There have been a number of great examples of this over recent years ranging from the sex toy manufacturer whose devices were collecting and storing intimate details of user's sexual habits without their consent, to connected toys or dolls that collected data from millions of children (including images, audio and private chats) and were then unfortunately hacked and these databases sold online. There was also the case of the fitness tracking app that inadvertently leaked the locations and layouts of secret US army bases, as well as a recent slightly troubling story of a dental insurer whose business model appears to include sending free "smart" toothbrushes to end users and strongly encouraging them to install their app and share their brushing data.
Why share at all?
A reasonable response to the above might be to say, why share any data at all? Despite the horror stories above, we at Thingful do still see value in creating aggregated datasets, whether it is to inform travel planning (c.f. Citymapper which was initially built using data provided by the Greater London Authority's open data store), to inform local government on issues like noise or air pollution, but we feel that the decision to contribute data to an aggregated dataset should belong to the user, not whoever happened to provide the user with a connected device.
At Thingful our part of the DECODE project was to try and explore some possible technical means by which control over personal IoT data might be shifted back into the hands of the end user. To do this we might identify the following principles:
there must be a mechanism by which a user can claim and prove ownership of a specific device and control over the data it generates
users must be able to transfer or revoke their ownership of a device
when ownership of a device is transferred the new owner must not be able to access any data from the previous owner.
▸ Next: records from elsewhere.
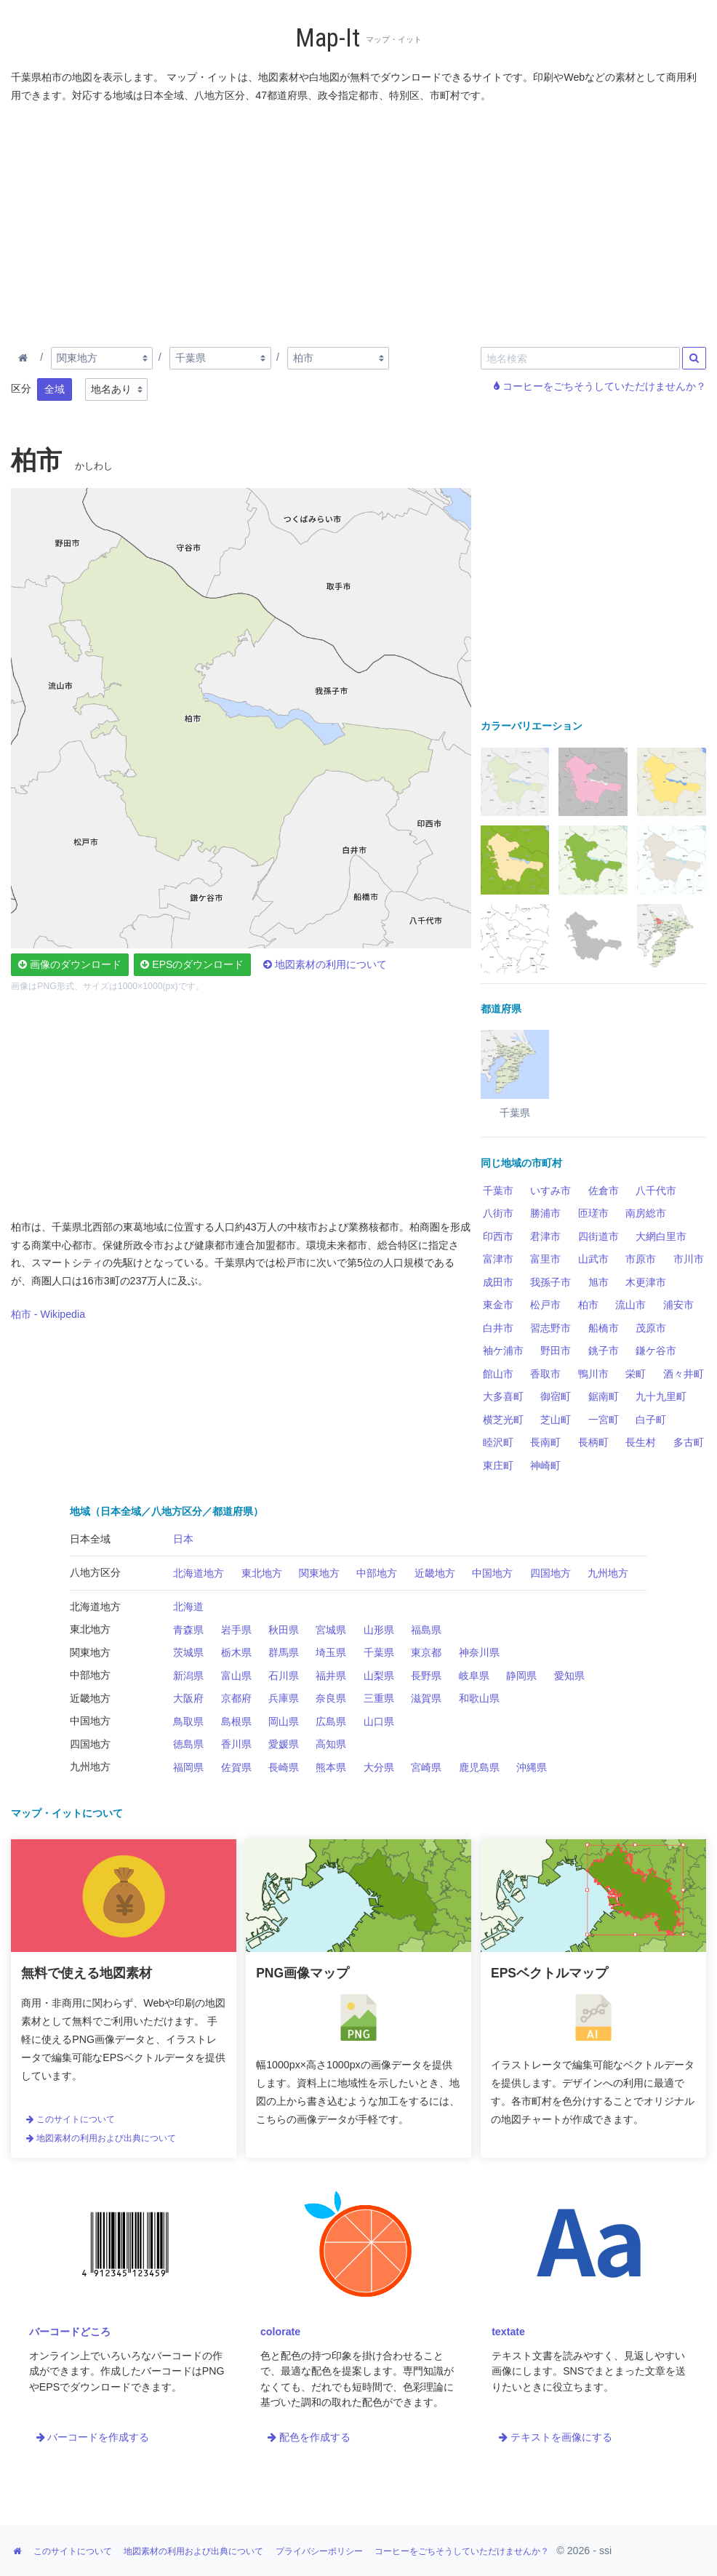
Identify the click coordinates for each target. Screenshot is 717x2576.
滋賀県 (426, 1698)
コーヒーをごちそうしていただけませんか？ (600, 386)
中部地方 (376, 1573)
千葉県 (379, 1652)
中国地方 (492, 1573)
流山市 (630, 1305)
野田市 (555, 1350)
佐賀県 (236, 1767)
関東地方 (319, 1573)
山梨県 (379, 1675)
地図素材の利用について (325, 964)
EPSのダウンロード (192, 964)
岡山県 (283, 1721)
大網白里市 (661, 1236)
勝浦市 (545, 1213)
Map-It (327, 38)
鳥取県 (188, 1721)
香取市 (545, 1374)
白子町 (651, 1419)
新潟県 (188, 1675)
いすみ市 (550, 1190)
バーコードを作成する (93, 2437)
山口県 (379, 1721)
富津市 (498, 1259)
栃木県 (236, 1652)
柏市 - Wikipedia (48, 1314)
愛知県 (569, 1675)
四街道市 (598, 1236)
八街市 (498, 1213)
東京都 (426, 1652)
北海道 (188, 1606)
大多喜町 (503, 1396)
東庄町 (498, 1465)
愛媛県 (283, 1744)
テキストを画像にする (555, 2437)
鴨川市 (593, 1374)
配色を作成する (309, 2437)
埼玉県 (331, 1652)
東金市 (498, 1305)
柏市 (588, 1305)
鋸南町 (603, 1396)
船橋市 (603, 1328)
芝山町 (555, 1419)
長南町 (545, 1442)
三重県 (379, 1698)
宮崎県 (426, 1767)
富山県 (236, 1675)
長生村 (640, 1442)
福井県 (331, 1675)
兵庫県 (283, 1698)
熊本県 (331, 1767)
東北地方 (261, 1573)
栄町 (635, 1374)
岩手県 (236, 1630)
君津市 (545, 1236)
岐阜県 (474, 1675)
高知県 (331, 1744)
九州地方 (608, 1573)
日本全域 (90, 1539)
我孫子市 (550, 1282)
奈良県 (331, 1698)
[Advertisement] (361, 222)
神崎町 (545, 1465)
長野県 (426, 1675)
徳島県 (188, 1744)
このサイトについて (70, 2119)
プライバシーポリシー (319, 2551)
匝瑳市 (593, 1213)
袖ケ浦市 (503, 1350)
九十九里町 (661, 1396)
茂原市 (651, 1328)
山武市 (593, 1259)
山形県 (379, 1630)
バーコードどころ (70, 2331)
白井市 (498, 1328)
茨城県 (188, 1652)
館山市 (498, 1374)
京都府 (236, 1698)
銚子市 (603, 1350)
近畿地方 (434, 1573)
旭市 (598, 1282)
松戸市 (545, 1305)
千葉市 (498, 1190)
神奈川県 (479, 1652)
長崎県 (283, 1767)
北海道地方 (198, 1573)
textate (508, 2331)
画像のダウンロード (69, 964)
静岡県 (521, 1675)
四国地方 (550, 1573)
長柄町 (593, 1442)
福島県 (426, 1630)
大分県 (379, 1767)
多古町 (688, 1442)
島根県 (236, 1721)
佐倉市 (603, 1190)
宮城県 (331, 1630)
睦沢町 (498, 1442)
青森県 (188, 1630)
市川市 (688, 1259)
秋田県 (283, 1630)
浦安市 (678, 1305)
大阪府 (188, 1698)
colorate (280, 2331)
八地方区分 (95, 1572)
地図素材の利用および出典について (101, 2138)
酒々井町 (683, 1374)
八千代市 (656, 1190)
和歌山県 (479, 1698)
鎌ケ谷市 (656, 1350)
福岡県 (188, 1767)
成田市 (498, 1282)
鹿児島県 (479, 1767)
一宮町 (603, 1419)
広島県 (331, 1721)
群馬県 (283, 1652)
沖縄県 (531, 1767)
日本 (183, 1539)
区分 (21, 388)
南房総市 (645, 1213)
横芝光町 (503, 1419)
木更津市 (645, 1282)
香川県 (236, 1744)
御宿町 (555, 1396)
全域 (54, 389)
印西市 (498, 1236)
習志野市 (550, 1328)
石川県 (283, 1675)
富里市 (545, 1259)
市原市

the provider of the device must not be able to see any data from the device without the user's explicit granted consent, and this may be revoked at any time
devices should use strong encryption techniques, and never store or transmit unencrypted data
users should be able to entitle specific third parties to receive data, but this should also use strong encryption techniques to ensure only the entitled party can read the data
users must be able to revoke access to other recipients at any point, after which point these recipients must not receive any new data.
The approach we hope to take to explore this is to attempt to build a scale model of a system that uses existing tools being developed within the wider DECODE ecosystem to implement a solution that attempts to conform to the principles outlined above.
How might this work?
In order for a user to claim and prove ownership of a device, we will use asymmetrical cryptography in that a device will be configured to not transmit any data to a cloud based data store until it has been configured with a public/private key pair for itself, as well as the public key for "owner" of the device. At this point it would be able to start uploading data encrypted with the owner's public key that only the owner would be able to decrypt. In addition after this association was set up the owner would be able to use other cryptographic primitives in order to prove that they had this link with the device (i.e. sign/verify a token).
Implement a workflow by which a device may be configured with additional public keys representing other data recipients with differential rights of access to the devices data. Data for these entitled additional recipients (representing aggregate datasets the user is choosing to share data with) could then be encrypted just for them and broadcast without to trust all of the parties between the device, and the intended recipient.
Implement a UI for managing these interactions based on Wallet app that users would install on their mobile device. This Wallet UI would have to provide controls that let a user enable or disable access for specific recipient(s).
Our plan in developing the above scale model is to simulate the devices which would actually be generating the IoT data meaning we won't actually have to implement the full cryptographic flow within a device, however we do hope that the scale model we generate will have directly applicable learnings for at least one of the later pilots within the wider DECODE ecosystem.